Creo que con todo lo dicho hasta aquí todas mis creencias son bastante terrenales. En resumen, punto número uno, creo en las cosas y personas que te inspiren a pensar, imaginar o a actuar. Puede ser el arte, la literatura, el cine, especialmente las personas. Hay personas cercanas que no eliges y no te inspiran nada y no puedes cambiarlo, y hay personas cercanas con las que tú has decidido estar y cultivar.
Punto dos: creo en la pequeñas cosas significativas.
Punto tres, esto no lo he mencionado.
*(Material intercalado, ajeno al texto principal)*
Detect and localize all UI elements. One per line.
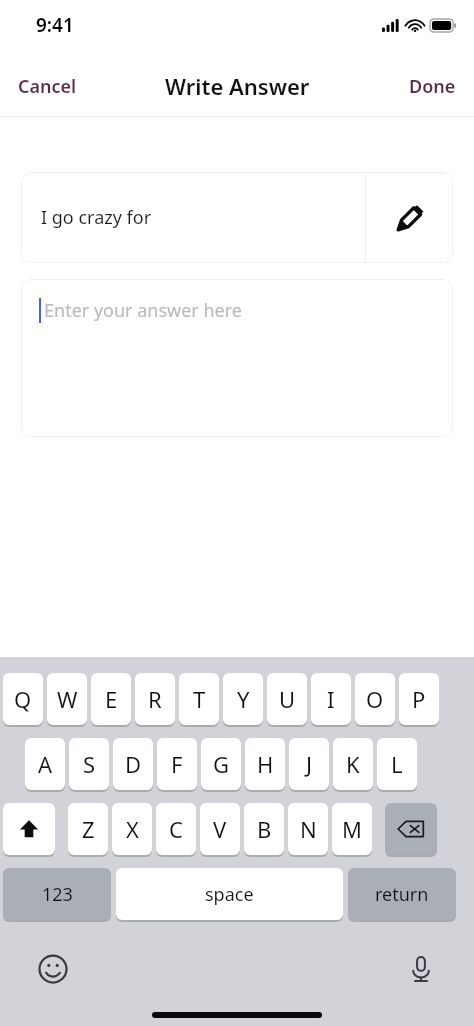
staticText: I	[327, 684, 335, 714]
staticText: space	[205, 882, 254, 907]
staticText: T	[193, 684, 206, 714]
button[interactable]: Z	[68, 802, 108, 856]
staticText: J	[306, 749, 313, 779]
button[interactable]: W	[47, 672, 87, 726]
button[interactable]: 123	[3, 867, 111, 921]
staticText: S	[83, 749, 96, 779]
button[interactable]: Emoji	[33, 949, 73, 989]
staticText: return	[375, 882, 429, 907]
button[interactable]: N	[288, 802, 328, 856]
button[interactable]: K	[333, 737, 373, 791]
staticText: L	[391, 749, 403, 779]
staticText: N	[300, 814, 317, 844]
button[interactable]: D	[113, 737, 153, 791]
staticText: E	[105, 684, 118, 714]
button[interactable]: V	[200, 802, 240, 856]
staticText: D	[125, 749, 142, 779]
button[interactable]: C	[156, 802, 196, 856]
button[interactable]: Backspace	[385, 802, 437, 856]
button[interactable]: O	[355, 672, 395, 726]
button[interactable]: B	[244, 802, 284, 856]
staticText: M	[342, 814, 362, 844]
button[interactable]: E	[91, 672, 131, 726]
button[interactable]: Cancel	[0, 64, 95, 109]
staticText: Write Answer	[165, 71, 310, 101]
button[interactable]: F	[157, 737, 197, 791]
staticText: Z	[82, 814, 95, 844]
button[interactable]: I	[311, 672, 351, 726]
staticText: Done	[409, 74, 456, 99]
button[interactable]: Y	[223, 672, 263, 726]
staticText: G	[213, 749, 230, 779]
button[interactable]: I go crazy for	[21, 172, 453, 263]
button[interactable]: Dictation	[401, 949, 441, 989]
button[interactable]: Shift	[3, 802, 55, 856]
staticText: A	[38, 749, 53, 779]
staticText: I go crazy for	[41, 205, 365, 230]
button[interactable]: space	[116, 867, 343, 921]
staticText: H	[257, 749, 274, 779]
staticText: Q	[14, 684, 32, 714]
staticText: Y	[237, 684, 250, 714]
staticText: 123	[42, 882, 73, 907]
button[interactable]: H	[245, 737, 285, 791]
button[interactable]: R	[135, 672, 175, 726]
button[interactable]: Enter your answer here	[21, 279, 453, 437]
button[interactable]: A	[25, 737, 65, 791]
staticText: U	[279, 684, 296, 714]
staticText: P	[412, 684, 426, 714]
staticText: C	[169, 814, 183, 844]
staticText: B	[257, 814, 272, 844]
staticText: W	[57, 684, 78, 714]
button[interactable]: Edit	[366, 173, 453, 262]
button[interactable]: X	[112, 802, 152, 856]
button[interactable]: U	[267, 672, 307, 726]
staticText: K	[346, 749, 360, 779]
button[interactable]: Done	[391, 64, 474, 109]
button[interactable]: return	[348, 867, 456, 921]
button[interactable]: P	[399, 672, 439, 726]
button[interactable]: T	[179, 672, 219, 726]
staticText: Cancel	[18, 74, 77, 99]
staticText: X	[126, 814, 139, 844]
button[interactable]: L	[377, 737, 417, 791]
button[interactable]: G	[201, 737, 241, 791]
staticText: O	[366, 684, 384, 714]
staticText: R	[148, 684, 162, 714]
staticText: V	[213, 814, 227, 844]
staticText: F	[171, 749, 183, 779]
button[interactable]: S	[69, 737, 109, 791]
staticText: Enter your answer here	[44, 298, 242, 323]
staticText: 9:41	[36, 12, 74, 38]
button[interactable]: Q	[3, 672, 43, 726]
button[interactable]: J	[289, 737, 329, 791]
button[interactable]: M	[332, 802, 372, 856]
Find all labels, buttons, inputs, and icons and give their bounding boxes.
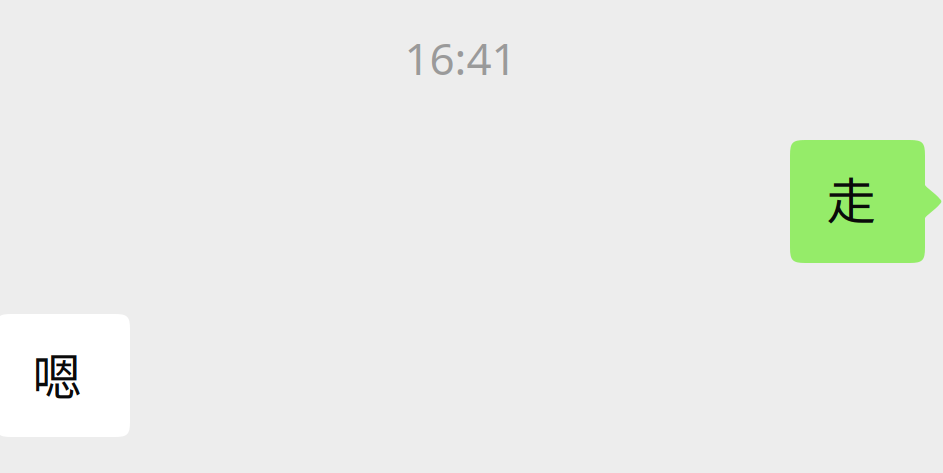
- button[interactable]: 嗯: [0, 314, 130, 437]
- staticText: 嗯: [32, 338, 82, 409]
- staticText: 16:41: [404, 29, 516, 87]
- staticText: 走: [826, 162, 875, 233]
- button[interactable]: 走: [790, 140, 942, 263]
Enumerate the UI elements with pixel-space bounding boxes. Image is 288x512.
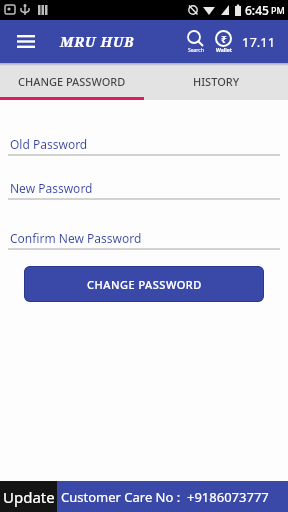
button[interactable]: Old Password [8, 136, 280, 156]
button[interactable]: Update [0, 481, 57, 512]
button[interactable]: Confirm New Password [8, 230, 280, 250]
staticText: CHANGE PASSWORD [18, 74, 126, 89]
staticText: Wallet [216, 47, 232, 54]
button[interactable] [0, 20, 52, 63]
button[interactable]: New Password [8, 180, 280, 200]
staticText: PM [271, 4, 285, 16]
button[interactable]: Search [184, 20, 207, 63]
button[interactable]: HISTORY [144, 63, 288, 100]
staticText: HISTORY [193, 74, 240, 89]
staticText: New Password [10, 180, 93, 196]
staticText: MRU HUB [60, 32, 135, 51]
staticText: Old Password [10, 136, 88, 152]
button[interactable]: Customer Care No : +9186073777 [61, 488, 269, 506]
staticText: 6:45 [245, 2, 269, 18]
button[interactable]: CHANGE PASSWORD [24, 266, 264, 302]
staticText: Search [188, 47, 204, 54]
staticText: CHANGE PASSWORD [87, 277, 202, 292]
staticText: Confirm New Password [10, 230, 142, 246]
staticText: Update [3, 487, 55, 507]
button[interactable]: ₹ [213, 20, 234, 63]
staticText: 17.11 [242, 33, 276, 51]
staticText: ₹ [221, 32, 227, 46]
button[interactable]: CHANGE PASSWORD [0, 63, 144, 100]
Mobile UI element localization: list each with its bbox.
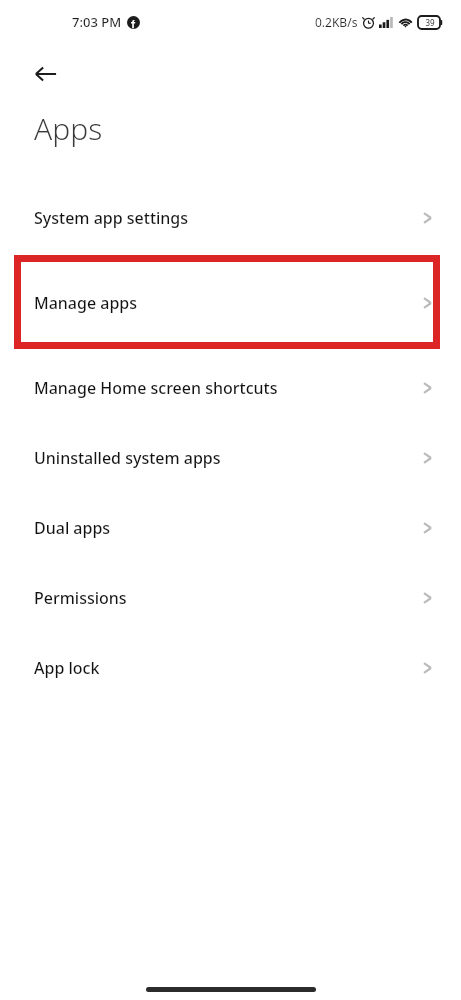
- staticText: Uninstalled system apps: [34, 447, 422, 469]
- button[interactable]: System app settings: [0, 183, 461, 253]
- staticText: 0.2KB/s: [315, 14, 358, 30]
- button[interactable]: Manage Home screen shortcuts: [0, 353, 461, 423]
- button[interactable]: Uninstalled system apps: [0, 423, 461, 493]
- button[interactable]: Dual apps: [0, 493, 461, 563]
- staticText: Manage Home screen shortcuts: [34, 377, 422, 399]
- staticText: 39: [425, 17, 435, 28]
- staticText: Permissions: [34, 587, 422, 609]
- button[interactable]: Permissions: [0, 563, 461, 633]
- staticText: App lock: [34, 657, 422, 679]
- staticText: Manage apps: [34, 292, 422, 314]
- staticText: Dual apps: [34, 517, 422, 539]
- button[interactable]: Back: [22, 50, 70, 98]
- button[interactable]: Manage apps: [0, 253, 461, 353]
- staticText: System app settings: [34, 207, 422, 229]
- staticText: 7:03 PM: [72, 13, 122, 31]
- button[interactable]: App lock: [0, 633, 461, 703]
- staticText: Apps: [34, 108, 103, 149]
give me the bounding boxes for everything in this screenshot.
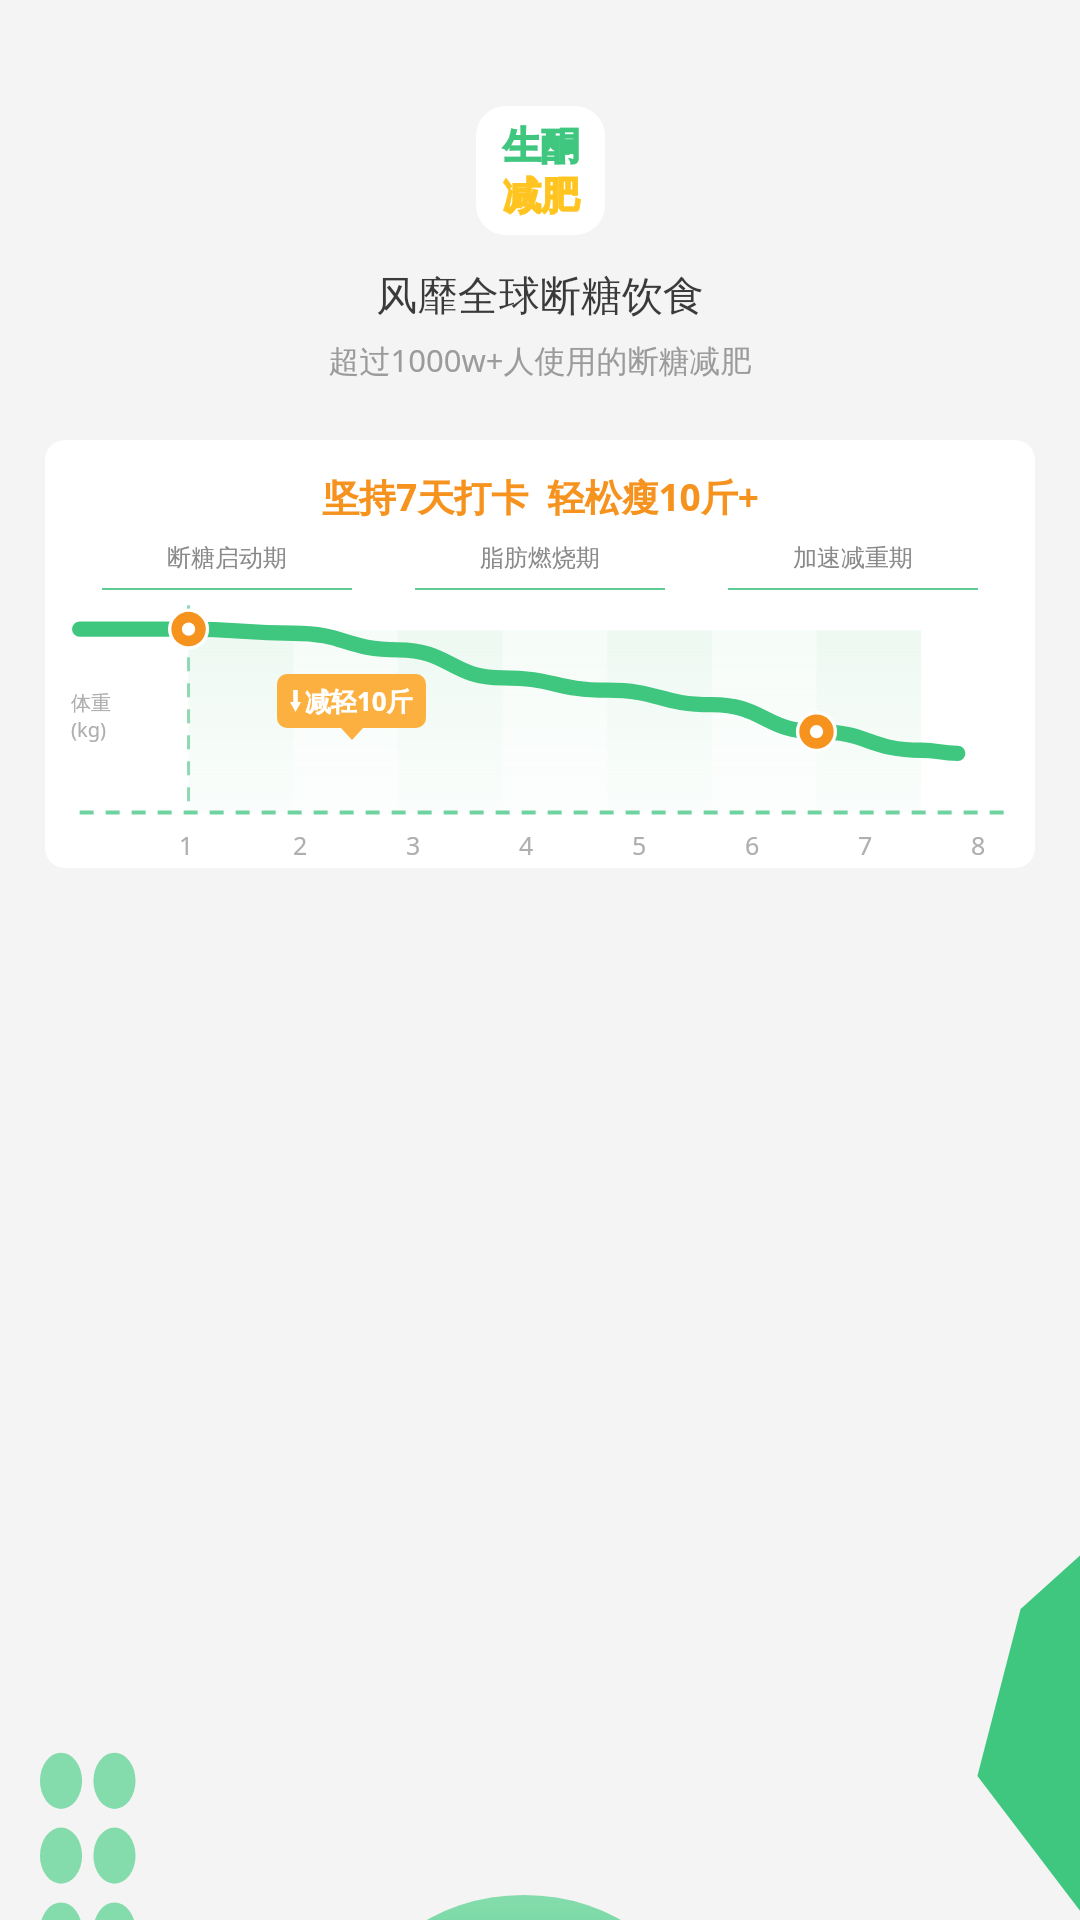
staticText: 5 xyxy=(632,828,647,862)
staticText: 4 xyxy=(519,828,534,862)
staticText: 断糖启动期 xyxy=(167,543,287,573)
staticText: 减肥 xyxy=(503,172,579,220)
staticText: 2 xyxy=(293,828,308,862)
staticText: 超过1000w+人使用的断糖减肥 xyxy=(328,339,752,381)
staticText: 8 xyxy=(971,828,986,862)
staticText: 生酮 xyxy=(503,122,579,170)
button[interactable]: 减轻10斤 xyxy=(277,674,426,728)
staticText: 脂肪燃烧期 xyxy=(480,543,600,573)
button[interactable]: 生酮减肥 App icon xyxy=(476,106,605,235)
staticText: 坚持7天打卡 轻松瘦10斤+ xyxy=(322,471,759,522)
staticText: 6 xyxy=(745,828,760,862)
staticText: 减轻10斤 xyxy=(305,683,413,719)
staticText: 7 xyxy=(858,828,873,862)
staticText: 3 xyxy=(406,828,421,862)
staticText: 1 xyxy=(179,828,194,862)
staticText: 风靡全球断糖饮食 xyxy=(376,271,704,323)
staticText: 加速减重期 xyxy=(793,543,913,573)
staticText: 体重 xyxy=(71,691,111,716)
staticText: (kg) xyxy=(71,716,106,743)
button[interactable]: 坚持7天打卡 轻松瘦10斤+ xyxy=(45,440,1035,868)
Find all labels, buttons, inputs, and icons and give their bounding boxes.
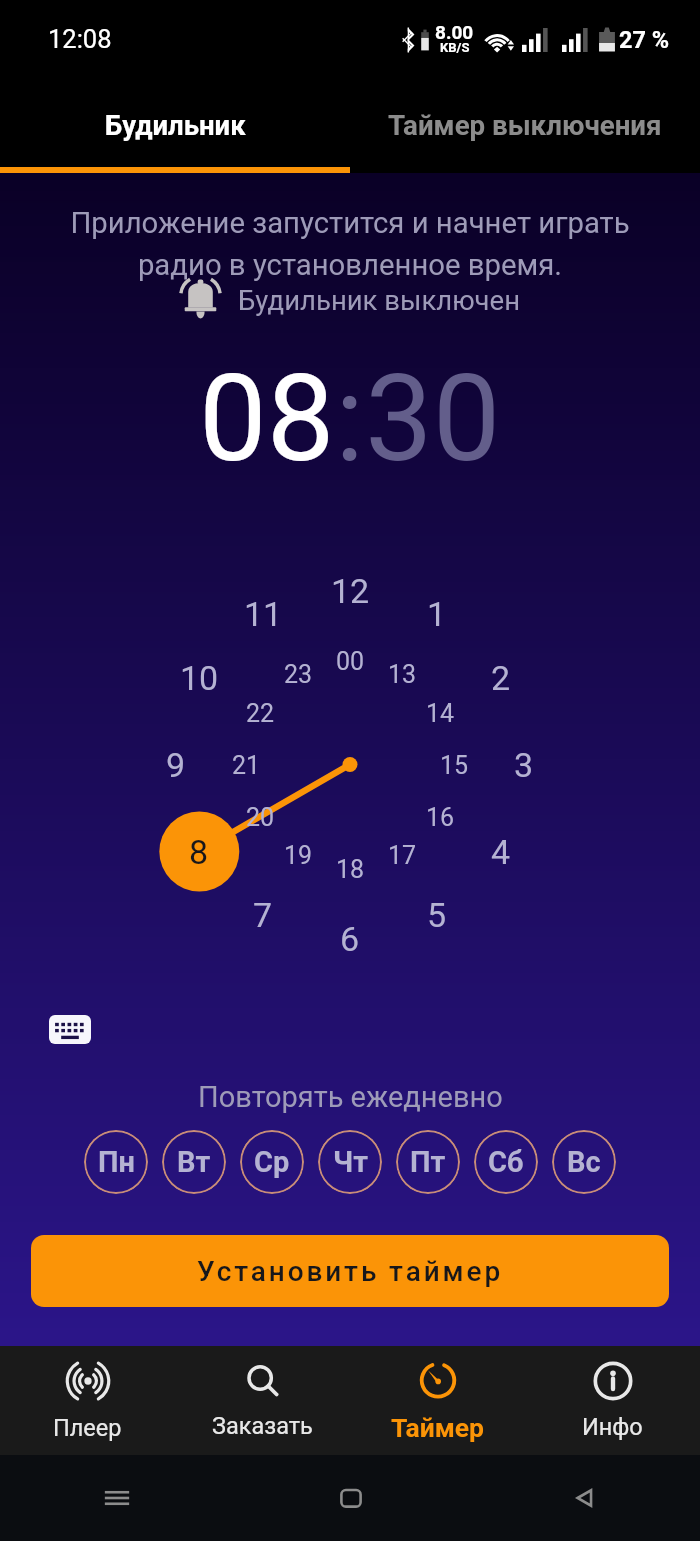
staticText: 10	[180, 658, 219, 698]
staticText: 23	[284, 660, 313, 689]
staticText: Будильник	[105, 109, 246, 141]
staticText: Пн	[98, 1145, 135, 1179]
staticText: 1	[427, 594, 447, 634]
staticText: 6	[340, 919, 360, 959]
button[interactable]: 4	[471, 822, 531, 882]
staticText: 8	[189, 832, 209, 872]
staticText: :	[335, 348, 365, 489]
button[interactable]: 12	[320, 561, 380, 621]
staticText: Заказать	[212, 1412, 313, 1440]
button[interactable]: 08	[199, 348, 335, 489]
button[interactable]: 7	[233, 885, 293, 945]
button[interactable]: Ср	[240, 1130, 304, 1194]
button[interactable]: Пт	[396, 1130, 460, 1194]
staticText: 14	[426, 699, 455, 728]
button[interactable]: Вс	[552, 1130, 616, 1194]
staticText: Пт	[410, 1145, 446, 1179]
button[interactable]: 00	[324, 635, 376, 687]
staticText: Ср	[254, 1145, 290, 1179]
staticText: 19	[284, 841, 313, 870]
staticText: 4	[491, 832, 511, 872]
button[interactable]: 19	[272, 829, 324, 881]
button[interactable]: Инфо	[525, 1346, 700, 1455]
button[interactable]: Будильник	[0, 78, 350, 173]
button[interactable]: Заказать	[175, 1346, 350, 1455]
button[interactable]: Home	[234, 1455, 467, 1541]
button[interactable]: 23	[272, 648, 324, 700]
button[interactable]: 14	[414, 687, 466, 739]
button[interactable]: Чт	[318, 1130, 382, 1194]
staticText: 12:08	[48, 24, 112, 54]
staticText: Вт	[177, 1145, 211, 1179]
button[interactable]: 9	[146, 735, 206, 795]
button[interactable]: 5	[407, 885, 467, 945]
button[interactable]: 10	[169, 648, 229, 708]
staticText: 5	[427, 895, 447, 935]
staticText: Повторять ежедневно	[198, 1080, 503, 1114]
button[interactable]: 3	[494, 735, 554, 795]
button[interactable]: Плеер	[0, 1346, 175, 1455]
staticText: 2	[491, 658, 511, 698]
button[interactable]: Таймер	[350, 1346, 525, 1455]
button[interactable]: Пн	[84, 1130, 148, 1194]
staticText: Вс	[567, 1145, 601, 1179]
button[interactable]: 15	[428, 739, 480, 791]
button[interactable]: Таймер выключения	[350, 78, 700, 173]
button[interactable]: 6	[320, 909, 380, 969]
button[interactable]: 1	[407, 584, 467, 644]
staticText: 27 %	[619, 26, 670, 54]
staticText: 11	[244, 594, 283, 634]
button[interactable]: Сб	[474, 1130, 538, 1194]
button[interactable]: Back	[467, 1455, 700, 1541]
staticText: 00	[336, 647, 365, 676]
staticText: Сб	[488, 1145, 524, 1179]
staticText: Инфо	[582, 1413, 643, 1441]
staticText: Чт	[333, 1145, 368, 1179]
button[interactable]: 8	[169, 822, 229, 882]
button[interactable]: 22	[234, 687, 286, 739]
button[interactable]: 30	[365, 348, 501, 489]
button[interactable]: 2	[471, 648, 531, 708]
button[interactable]: 18	[324, 843, 376, 895]
button[interactable]: 17	[376, 829, 428, 881]
staticText: 22	[246, 699, 275, 728]
button[interactable]: 21	[220, 739, 272, 791]
button[interactable]: 16	[414, 791, 466, 843]
staticText: Будильник выключен	[238, 284, 520, 316]
button[interactable]: Recent apps	[0, 1455, 234, 1541]
button[interactable]: Keyboard input	[49, 1015, 91, 1044]
button[interactable]: Вт	[162, 1130, 226, 1194]
staticText: Плеер	[53, 1414, 122, 1442]
staticText: 16	[426, 803, 455, 832]
staticText: Таймер	[391, 1412, 485, 1443]
staticText: 8.00	[435, 21, 474, 43]
staticText: Таймер выключения	[388, 109, 662, 141]
button[interactable]: 13	[376, 648, 428, 700]
staticText: Установить таймер	[197, 1255, 504, 1288]
staticText: 21	[232, 751, 261, 780]
staticText: Приложение запустится и начнет играть ра…	[0, 206, 700, 282]
staticText: 9	[166, 745, 186, 785]
staticText: 15	[440, 751, 469, 780]
staticText: KB/S	[440, 40, 470, 55]
staticText: 7	[253, 895, 273, 935]
staticText: 3	[514, 745, 534, 785]
staticText: 20	[246, 803, 275, 832]
staticText: 17	[388, 841, 417, 870]
button[interactable]: 20	[234, 791, 286, 843]
staticText: 12	[331, 571, 370, 611]
staticText: 13	[388, 660, 417, 689]
button[interactable]: 11	[233, 584, 293, 644]
staticText: 18	[336, 855, 365, 884]
button[interactable]: Установить таймер	[31, 1235, 669, 1307]
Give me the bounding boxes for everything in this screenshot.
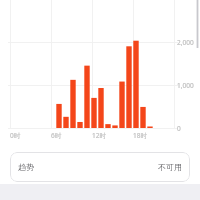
staticText: 1,000	[177, 81, 194, 90]
staticText: 0	[177, 124, 181, 133]
staticText: 0时	[10, 131, 21, 140]
staticText: 18时	[133, 131, 147, 140]
staticText: 12时	[92, 131, 106, 140]
staticText: 6时	[51, 131, 62, 140]
staticText: 不可用	[158, 162, 182, 172]
button[interactable]: 趋势	[10, 152, 190, 182]
staticText: 趋势	[18, 162, 34, 172]
staticText: 2,000	[177, 38, 194, 47]
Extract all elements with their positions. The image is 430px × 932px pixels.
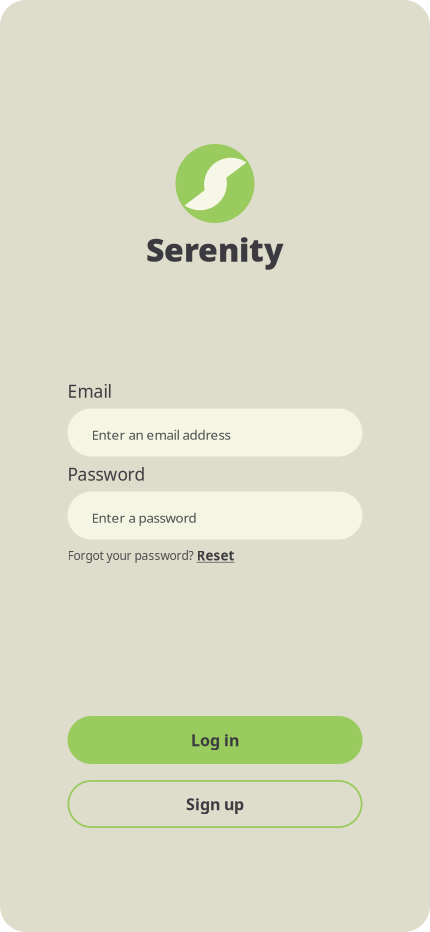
staticText: Enter an email address: [92, 426, 230, 443]
button[interactable]: Log in: [68, 716, 362, 764]
button[interactable]: Sign up: [68, 780, 362, 828]
button[interactable]: Reset: [196, 546, 234, 564]
staticText: Forgot your password?: [68, 547, 194, 563]
staticText: Password: [68, 462, 146, 486]
staticText: Enter a password: [92, 509, 196, 526]
button[interactable]: Enter an email address: [68, 408, 362, 456]
staticText: Email: [68, 380, 112, 402]
staticText: Serenity: [146, 228, 284, 270]
button[interactable]: Enter a password: [68, 492, 362, 540]
staticText: Sign up: [186, 793, 244, 815]
staticText: Log in: [191, 729, 239, 751]
staticText: Reset: [196, 546, 234, 564]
Pienso que en muchos momentos cada uno puede elegir (y afrontar, y enseguida sufrir o gozar de lo que venga), pero de pronto, el azar aparece, la coincidencia de la alineación de planetas en el momento que iba pasando aquel carro y una persona miró y otro hizo aquella llamada en el momento preciso y una infinita mesa de billar con miles de bolas en las que de pronto, dos se tocan. Creo en el azar, en las coincidencias. Hay grandes observadores de coincidencias como el escritor Paul Auster en su Cuaderno rojo. Si nos fijamos bien, nuestras pocas grandes elecciones importantes de la vida, navegan en el mar de las coincidencias, del azar. Y eso es algo real y tangible. Me relaja y entretiene más un libro de Dinámica que acabo de conseguir, con todas sus derivadas entre las que yo trastabilleo con mi poquísima álgebra rudimentaria pero feliz, que tratarle de dar explicaciones metafísicas o religiosas a lo que me sucede. Gran parte de lo que nos sucede no tiene un sentido (a veces mucho de lo que nosotros realizamos o pensamos tampoco lo tiene, y actuamos con la mayor seriedad ante ello), y tratar de encontrárselo es gastar gasolina por puro gusto pudiéndonos quedar en la casa.
El deseo es el deseo, la razón hay que cultivarla. Pero ante ciertas creencias nomás queda callarte y darte media vuelta.